§ Assignment
Work through the listing below, copying each line that carries the word "your".
□ □ □ □ □
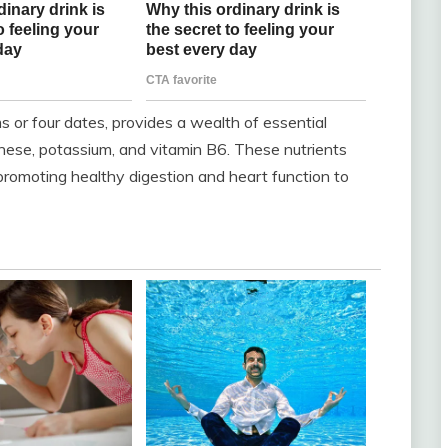
 or four dates, provides a wealth of essential
nese, potassium, and vitamin B6. These nutrients
 promoting healthy digestion and heart function to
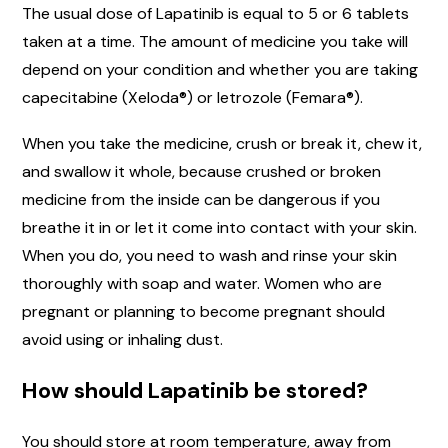
The usual dose of Lapatinib is equal to 5 or 6 tablets
taken at a time. The amount of medicine you take will
depend on your condition and whether you are taking
capecitabine (Xeloda®) or letrozole (Femara®).
When you take the medicine, crush or break it, chew it,
and swallow it whole, because crushed or broken
medicine from the inside can be dangerous if you
breathe it in or let it come into contact with your skin.
When you do, you need to wash and rinse your skin
thoroughly with soap and water. Women who are
pregnant or planning to become pregnant should
avoid using or inhaling dust.
How should Lapatinib be stored?
You should store at room temperature, away from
□ □ □ □ □
§ Final answer
depend on your condition and whether you are taking
breathe it in or let it come into contact with your skin.
When you do, you need to wash and rinse your skin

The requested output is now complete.